When I see the number of commercial party boats fishing the reefs off the island, it disturbs me. When I see the number of private vessels fishing the leeward coast, it bothers me. Why? Because I don't wish to see the islands devastated to the extent much of the mainland is.
I again appeal to consumptive users to think carefully about what "sustainable fisheries" really mean. If we had been fishing our waters sustainably over the past 200 years, we would still be seeing the kind of fish stocks reported BY ANGLERS at points in time from the late 1800's to the early 1900's to the immediate post World War II era.
I have spoken with many long-time anglers over the years since fishing has been a favorite activity out here on the island. I wish I had done oral histories with them since most have gone to the great pond in the sky (hope it is well stocked). To a person they had tales of how incredible fishing was here in the early 1900's and up through the 1950's.
One angler who is now in his mid-90's often recalls the days between World Wars I and II when fish stocks here were still pretty incredible... but not what they were as described by the real old timers like Zane Gray or Charles F. Holder.
It is all a matter of the baseline you choose.
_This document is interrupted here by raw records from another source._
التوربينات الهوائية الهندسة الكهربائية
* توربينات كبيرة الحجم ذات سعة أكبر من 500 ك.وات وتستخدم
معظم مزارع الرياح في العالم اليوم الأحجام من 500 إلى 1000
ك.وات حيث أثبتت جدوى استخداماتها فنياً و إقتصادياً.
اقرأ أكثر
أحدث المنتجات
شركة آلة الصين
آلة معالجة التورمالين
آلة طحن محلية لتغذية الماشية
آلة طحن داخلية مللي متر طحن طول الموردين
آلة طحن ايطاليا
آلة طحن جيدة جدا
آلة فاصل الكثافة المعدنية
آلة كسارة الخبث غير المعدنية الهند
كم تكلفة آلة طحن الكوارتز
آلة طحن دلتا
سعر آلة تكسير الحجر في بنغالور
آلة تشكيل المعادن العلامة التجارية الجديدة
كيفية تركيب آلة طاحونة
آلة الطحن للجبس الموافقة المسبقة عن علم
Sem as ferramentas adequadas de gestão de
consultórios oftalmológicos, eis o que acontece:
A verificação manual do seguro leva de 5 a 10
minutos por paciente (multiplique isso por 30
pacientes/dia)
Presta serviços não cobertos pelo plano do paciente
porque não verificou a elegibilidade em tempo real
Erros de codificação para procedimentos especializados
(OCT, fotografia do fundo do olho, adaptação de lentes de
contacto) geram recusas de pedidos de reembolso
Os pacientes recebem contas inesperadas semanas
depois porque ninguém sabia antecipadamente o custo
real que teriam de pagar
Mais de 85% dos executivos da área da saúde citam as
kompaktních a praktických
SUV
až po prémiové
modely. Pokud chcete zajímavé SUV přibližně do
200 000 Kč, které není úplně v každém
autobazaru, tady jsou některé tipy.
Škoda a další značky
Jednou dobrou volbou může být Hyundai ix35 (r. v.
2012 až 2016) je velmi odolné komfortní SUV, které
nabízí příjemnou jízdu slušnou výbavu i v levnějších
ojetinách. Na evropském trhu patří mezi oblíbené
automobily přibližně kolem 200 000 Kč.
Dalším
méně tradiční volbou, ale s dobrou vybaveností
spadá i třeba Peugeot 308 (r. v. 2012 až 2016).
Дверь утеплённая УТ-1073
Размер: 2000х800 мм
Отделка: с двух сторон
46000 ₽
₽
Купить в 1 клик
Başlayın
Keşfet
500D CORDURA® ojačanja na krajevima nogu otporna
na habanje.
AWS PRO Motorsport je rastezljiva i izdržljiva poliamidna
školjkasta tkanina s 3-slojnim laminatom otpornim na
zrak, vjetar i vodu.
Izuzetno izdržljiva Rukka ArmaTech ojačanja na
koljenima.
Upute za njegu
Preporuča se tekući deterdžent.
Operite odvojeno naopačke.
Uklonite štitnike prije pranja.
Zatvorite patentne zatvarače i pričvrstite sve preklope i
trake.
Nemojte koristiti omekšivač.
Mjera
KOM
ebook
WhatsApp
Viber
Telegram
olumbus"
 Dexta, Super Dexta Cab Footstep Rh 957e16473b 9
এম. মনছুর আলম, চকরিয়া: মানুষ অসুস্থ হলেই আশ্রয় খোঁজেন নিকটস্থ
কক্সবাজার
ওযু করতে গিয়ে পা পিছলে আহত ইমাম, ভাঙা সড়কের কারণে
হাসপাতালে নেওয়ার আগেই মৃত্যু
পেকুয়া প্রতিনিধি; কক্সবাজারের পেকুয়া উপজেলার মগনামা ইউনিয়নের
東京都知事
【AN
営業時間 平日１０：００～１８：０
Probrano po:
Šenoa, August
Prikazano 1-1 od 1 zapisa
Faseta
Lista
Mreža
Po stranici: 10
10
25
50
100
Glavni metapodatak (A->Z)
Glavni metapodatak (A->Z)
If you look only 5-10 years back, you should still notice declines in that short period. I only look back 40 years in our waters and I see a substantial decline. If you look back 60 or 100 or 150 years, it is pretty evident that fish stocks are substantially reduced from those periods for almost all species. And that is why I say that fishing in our State (and most of the world) has NOT been done in a sustainable fashion and we need a radical transformation of how we manage our ecosystems to truly turn that around.